Josie Stewart revealed details of the chaotic August 2021 withdrawal from Kabul and emails which suggested then Prime Minister Boris Johnson’s had been involved in the evacuation of a pet charity.
She had her security clearance revoked and lost her job after a BBC journalist accidentally identified her as a confidential source on social media.
An employment tribunal, chaired by Judge Andrew Glennie, found she had leaked the information in the public interest and had been unfairly dismissed.
Lawyers for the Foreign, Commonwealth and Development Office (FCDO) said Ms Stewart’s bosses had been forced to sack her because her security clearance had been revoked and there were no other suitable roles for her.
But Ms Stewart’s barrister, Gavin Millar KC, said that if their argument had succeeded it would have driven “a coach and horses through” the Public Interest Disclosure Act 1998 (Pida) aimed at protecting whistleblowers.
In a judgement issued on Tuesday, the employment tribunal said Ms Stewart had been justified in going to the media on a clear matter of public interest.
“The tribunal considered that it was reasonable for the claimant [Stewart] to go to the UK’s public service broadcaster when relevant information and/or allegations had already been put into the public domain … and government ministers were publicly disputing them.”

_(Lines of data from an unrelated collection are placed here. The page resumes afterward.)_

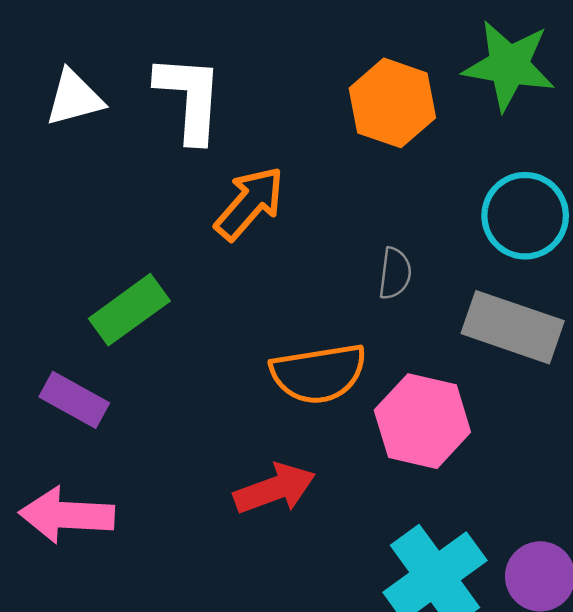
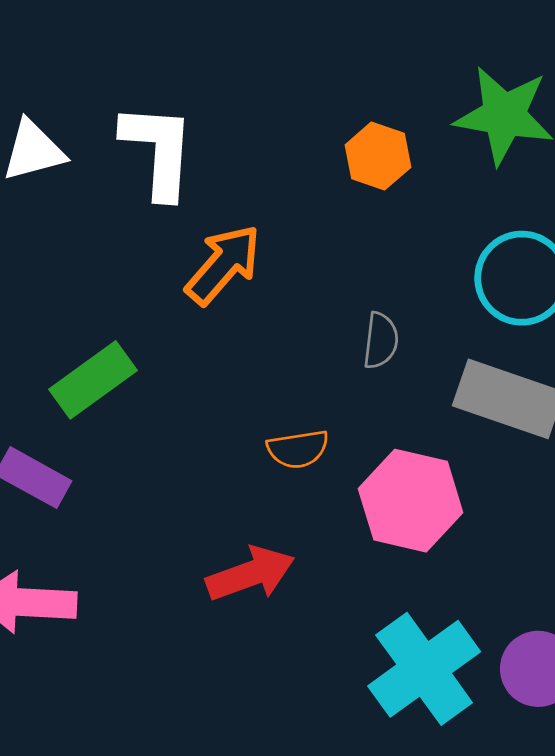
orange hexagon: (392, 103) -> (378, 156), size x0.7
orange semicircle: (318, 374) -> (298, 449), size x0.6

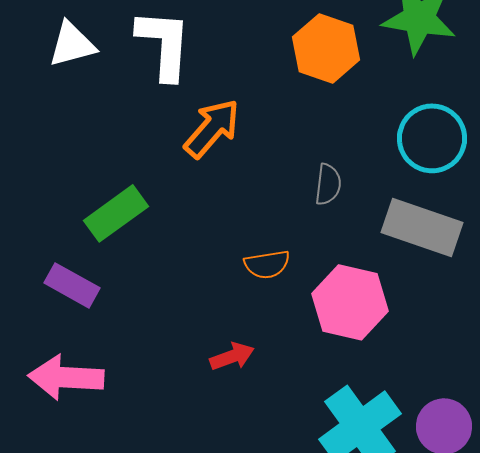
orange hexagon: (378, 156) -> (326, 48), size x1.4
red arrow: (250, 574) -> (232, 356), size x0.7

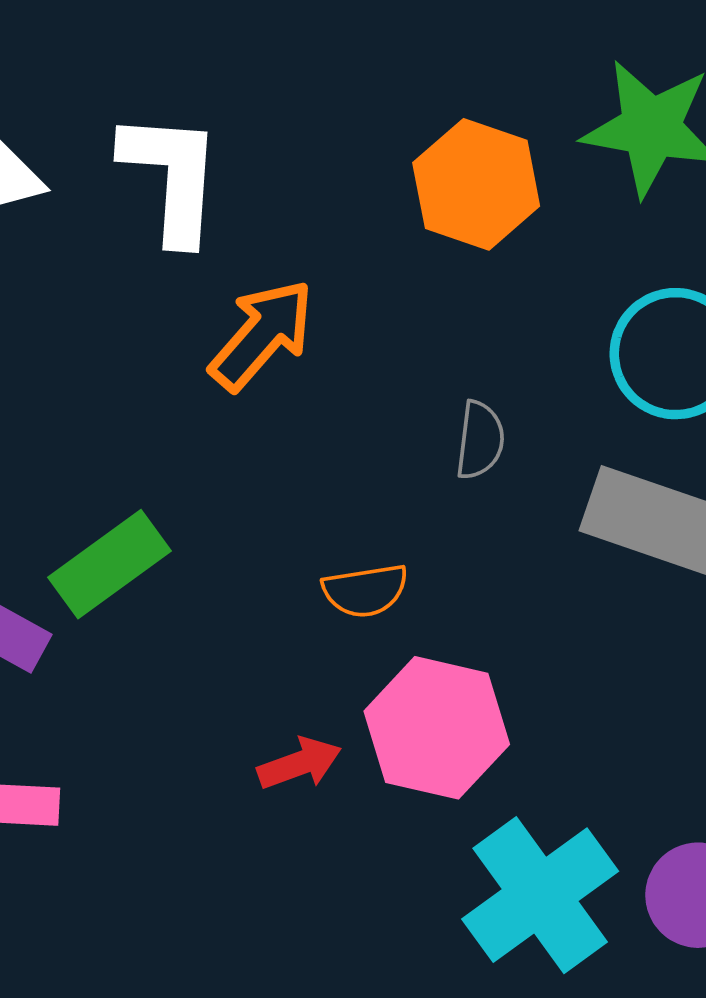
green rectangle: (116, 213) -> (110, 564), moved
pink hexagon: (350, 302) -> (437, 728), moved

The tribunal heard that Ms Stewart had “experienced a culture in FCDO which silences concerns and ostracises those who raise them”.
She said her experience of the FCDO’s Afghanistan crisis centre in August 2021 “reflected the worst of our political system”.

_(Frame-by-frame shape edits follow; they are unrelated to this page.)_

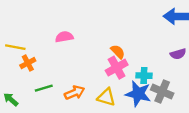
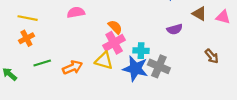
pink semicircle: (64, 37) -> (76, 12), moved
yellow line: (15, 47) -> (28, 18), moved
yellow triangle: (106, 97) -> (104, 61), moved

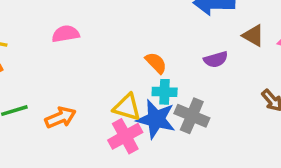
orange semicircle: (115, 27) -> (156, 63), moved
pink cross: (114, 43) -> (125, 136), moved
yellow triangle: (104, 61) -> (127, 107), moved

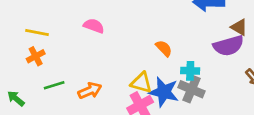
pink semicircle: (66, 34) -> (94, 26), turned 30
purple semicircle: (216, 59) -> (229, 46), moved, size x1.6
cyan cross: (165, 92) -> (190, 71), moved

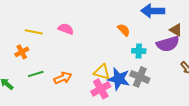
yellow line: (37, 32) -> (34, 32), moved
orange semicircle: (164, 48) -> (124, 30), moved
cyan cross: (190, 71) -> (139, 51), moved

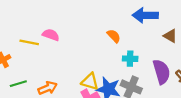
yellow line: (34, 32) -> (29, 42), moved
purple semicircle: (168, 44) -> (162, 72), moved, turned -90

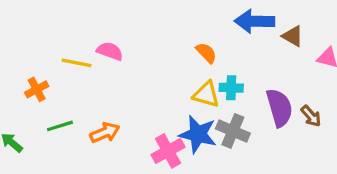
brown triangle: (170, 36) -> (293, 36), moved
yellow triangle: (90, 81) -> (206, 94), moved

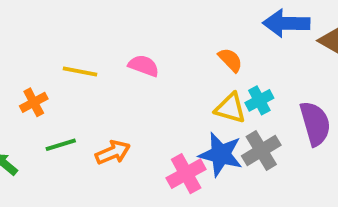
pink semicircle: (110, 51) -> (144, 66), moved
cyan cross: (231, 88) -> (259, 100), turned -30
gray cross: (233, 131) -> (261, 151), turned 36

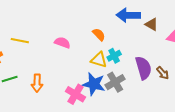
pink semicircle: (144, 66) -> (62, 43), moved
orange arrow: (113, 152) -> (37, 83), turned 114
pink cross: (186, 174) -> (76, 94), turned -30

In a statement upon receiving the judgment, she added: “By calling this out, I lost my career.
“The outcome of this case doesn’t change any of this, but it has achieved what I set out to achieve: it has established that civil servants have the right not to stay silent when systemic failures put lives at risk, as happened during the Afghan evacuation.
“I hope that, knowing that their colleagues have this right, senior officials will do more to build accountability in government, and speak truth to power when it is needed.
“We can’t have a system that says stay silent, no matter what you see, and forces dedicated public servants to choose between their conscience and their career.”
Elizabeth Gardiner, chief executive of whistleblowing charity Protect, welcomed the ruling.
“We need whistleblowers to raise matters in the public interest and this case is unusual and hugely significant in finding that a civil servant was justified in going to the press.”
She added that the decision had “weighty repercussions for how civil servants can act in the future and their confidence in speaking out when they encounter wrongdoing”.
But she said it did not remove the need for better protections for civil servants who raise concerns internally through an “independent statutory commissioner”.
An FCDO spokesperson said: “We will review the findings of the tribunal and consider next steps.”
Remedies for Ms Stewart’s successful complaints will be determined at a future hearing.